Placement group with iterator to spread function to all CPU's in the cluster

I am trying to distribute a a python function across nodes so that each CPU in the cluster is running the function in parallel. The function is being fed by a Ray iterator. I want to use a STRICT_SPREAD approach so that all CPU’s are utilized but I don’t know how many bundles to create or how to specify the placement_group_bundle_index=i if I need it.

[UPDATED with more context]
In my dev environment I have 2 nodes, one node with 8 cores and the other with 12. The function processes a range of files and I am passing to the function the range to process. In my small sample data there are 52 ranges of in production I won’t be able to know ahead of time the number of ranges necessary to process the data. Basically I am trying to distribute so that each CPU is processing a range until all the ranges are done. So I would expect all 20 cores to be in use until the 52 ranges are complete.

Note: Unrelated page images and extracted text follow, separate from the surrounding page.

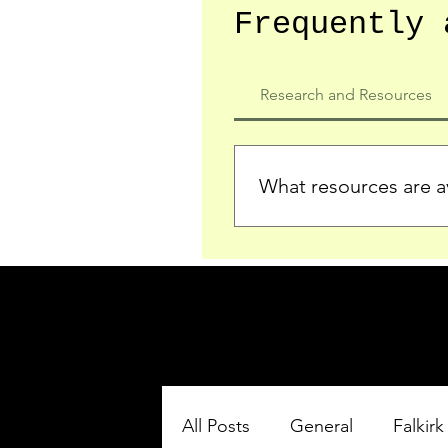
Frequently 
Research and Resources
What resources are av
We provide detailed record
who served in the Ypres Sa
comprehensive insights.
All Posts
General
Falkirk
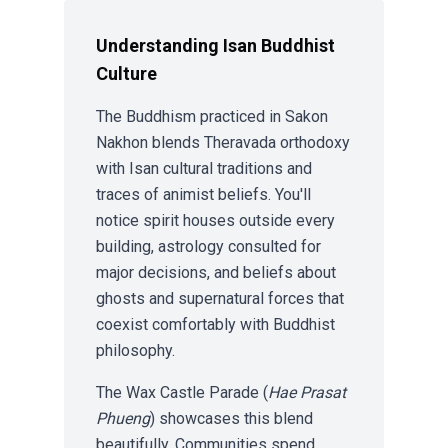
Understanding Isan Buddhist
Culture
The Buddhism practiced in Sakon
Nakhon blends Theravada orthodoxy
with Isan cultural traditions and
traces of animist beliefs. You'll
notice spirit houses outside every
building, astrology consulted for
major decisions, and beliefs about
ghosts and supernatural forces that
coexist comfortably with Buddhist
philosophy.
The Wax Castle Parade (
Hae Prasat
Phueng
) showcases this blend
beautifully. Communities spend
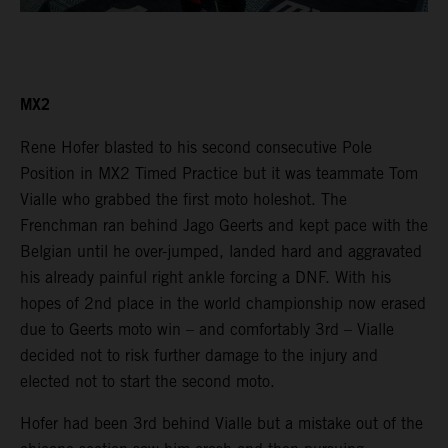
MX2
Rene Hofer blasted to his second consecutive Pole
Position in MX2 Timed Practice but it was teammate Tom
Vialle who grabbed the first moto holeshot. The
Frenchman ran behind Jago Geerts and kept pace with the
Belgian until he over-jumped, landed hard and aggravated
his already painful right ankle forcing a DNF. With his
hopes of 2nd place in the world championship now erased
due to Geerts moto win – and comfortably 3rd – Vialle
decided not to risk further damage to the injury and
elected not to start the second moto.
Hofer had been 3rd behind Vialle but a mistake out of the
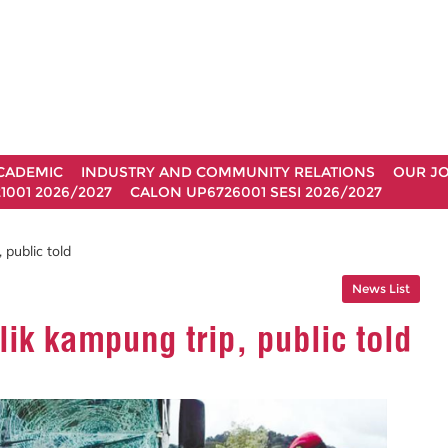
CADEMIC
INDUSTRY AND COMMUNITY RELATIONS
OUR J
1001 2026/2027
CALON UP6726001 SESI 2026/2027
public told
News List
ik kampung trip, public told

If i set the number of shards to 20 (the number of cpu’s in the cluster) the host node will run all 12 of its CPU’s but the second node gets none.

Right now all the shards are being processed just on the host node. Any help would be appreciated.

it = (ray.util.iter.from_items(file_processing_ranges, repeat=False))
result_ids = [start_remote_process.remote(shard) for shard in it.shards()]

@sangcho could you offer help on this one?

I have resolved the issue. I was running the program with ray.init(address="auto" from a node other than the host and the program would only run on the host. When I run the program from the host it uses all the nodes in the cluster.

1 Like

Thank you for asking the question @hub-il ! Regarding this topic, if you think there are ways we should improve docs.ray.io to be more clear (e.g. where to run the code), please let us know!

@hub-il so, were you able to use the placement group in this case, or do you still need an answer for this question?

I am trying to distribute a a python function across nodes so that each CPU in the cluster is running the function in parallel. The function is being fed by a Ray iterator. I want to use a STRICT_SPREAD approach so that all CPU’s are utilized but I don’t know how many bundles to create or how to specify the placement_group_bundle_index=i if I need it.

As an alternative to the placement group I set the number of shards to the number of cores in the cluster and ray seems to have done a pretty good job of distributing the work across the cores in the cluster. If you think that placement groups would be a better option then I’d love to know.

I understood that it was best practice to run it from the host but I had read that it could be launched from any node. I’m not sure if I read that in the official docs or not. I’ll see if I can find where i read that and make a recommendation if it was in the docs.